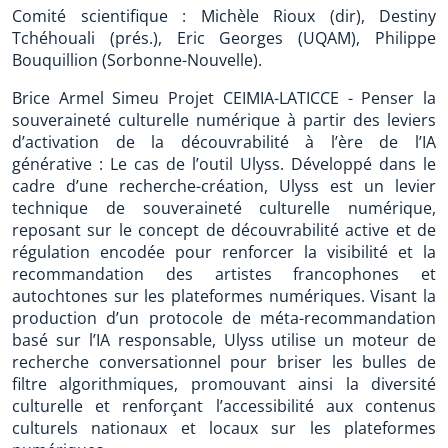
Comité scientifique : Michèle Rioux (dir), Destiny
Tchéhouali (prés.), Eric Georges (UQAM), Philippe
Bouquillion (Sorbonne-Nouvelle).
Brice Armel Simeu Projet CEIMIA-LATICCE - Penser la
souveraineté culturelle numérique à partir des leviers
d’activation de la découvrabilité à l’ère de l’IA
générative : Le cas de l’outil Ulyss. Développé dans le
cadre d’une recherche-création, Ulyss est un levier
technique de souveraineté culturelle numérique,
reposant sur le concept de découvrabilité active et de
régulation encodée pour renforcer la visibilité et la
recommandation des artistes francophones et
autochtones sur les plateformes numériques. Visant la
production d’un protocole de méta-recommandation
basé sur l’IA responsable, Ulyss utilise un moteur de
recherche conversationnel pour briser les bulles de
filtre algorithmiques, promouvant ainsi la diversité
culturelle et renforçant l’accessibilité aux contenus
culturels nationaux et locaux sur les plateformes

__________________________________________________

DIRECTIONS:
Nothing should appear in the answer except the lines from the one with "culturelle et renforçant" through the final line of the records, written exactly.

TASK SOLUTION:
culturelle et renforçant l’accessibilité aux contenus
culturels nationaux et locaux sur les plateformes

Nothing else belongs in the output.